WORK REQUIRED
In the data below, begin at the line with "en seminář k" and stop after the line with "для алкоголя нет."; output those lines exactly and no pictures.
--- INPUT FOR THIS TASK Enclosed Below ---
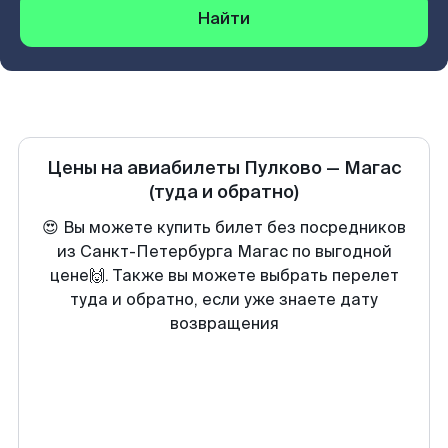
Найти
Цены на авиабилеты
Пулково
—
Магас
(туда и обратно)
😍 Вы можете купить билет без посредников
из Санкт-Петербурга Магас по выгодной
цене🙌. Также вы можете выбрать перелет
туда и обратно, если уже знаете дату
возвращения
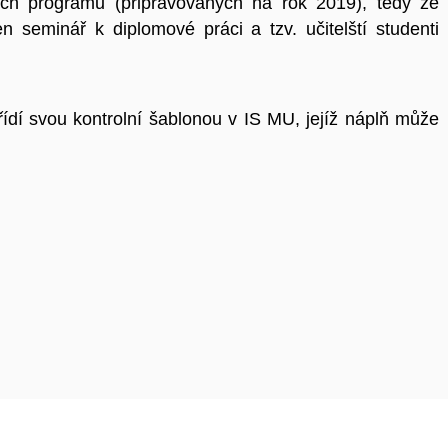
ých programů (připravovaných na rok 2019), tedy že
en seminář k diplomové práci a tzv. učitelští studenti
ídí svou kontrolní šablonou v IS MU, jejíž náplň může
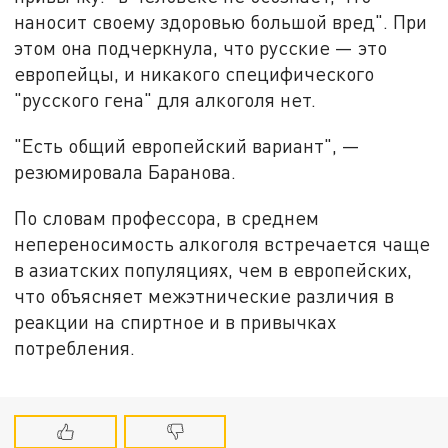
наносит своему здоровью большой вред". При
этом она подчеркнула, что русские — это
европейцы, и никакого специфического
"русского гена" для алкоголя нет.
"Есть общий европейский вариант", —
резюмировала Баранова.
По словам профессора, в среднем
непереносимость алкоголя встречается чаще
в азиатских популяциях, чем в европейских,
что объясняет межэтнические различия в
реакции на спиртное и в привычках
потребления.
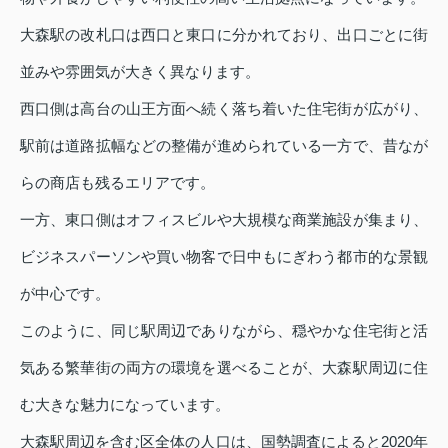
大森駅の改札口は西口と東口に分かれており、出口ごとに街
並みや雰囲気が大きく異なります。
西口側は高台の山王方面へ続く落ち着いた住宅街が広がり、
駅前は道路拡幅などの整備が進められている一方で、昔なが
らの商店も残るエリアです。
一方、東口側はオフィスビルや大規模な商業施設が集まり、
ビジネスパーソンや買い物客で日中もにぎわう都市的な景観
が中心です。
このように、同じ駅周辺でありながら、穏やかな住宅街と活
気ある繁華街の両方の環境を選べることが、大森駅周辺に住
む大きな魅力になっています。
大森駅周辺を含む区全体の人口は、国勢調査によると2020年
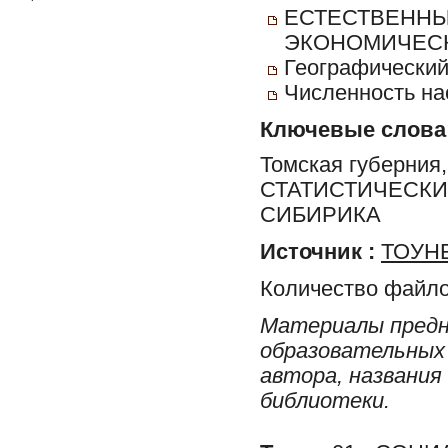
ЕСТЕСТВЕННЫ
ЭКОНОМИЧЕСК
Географический
Численность на
Ключевые слова
Томская губерни
СТАТИСТИЧЕСКИ
СИБИРИКА
Источник :
ТОУНБ
Количество файло
Материалы предн
образовательных 
автора, названия
библиотеки.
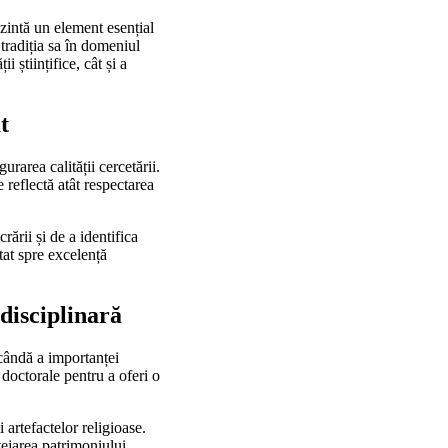
ezintă un element esențial
 tradiția sa în domeniul
 științifice, cât și a
t
rarea calității cercetării.
 reflectă atât respectarea
ării și de a identifica
ntat spre excelență
rdisciplinară
scândă a importanței
e doctorale pentru a oferi o
 artefactelor religioase.
tejarea patrimoniului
--- End of Enclosed INPUT FOR THIS TASK ---
RESULT FOR THIS EXERCISE
en seminář k diplomové práci a tzv. učitelští studenti
ídí svou kontrolní šablonou v IS MU, jejíž náplň může
наносит своему здоровью большой вред". При
этом она подчеркнула, что русские — это
европейцы, и никакого специфического
"русского гена" для алкоголя нет.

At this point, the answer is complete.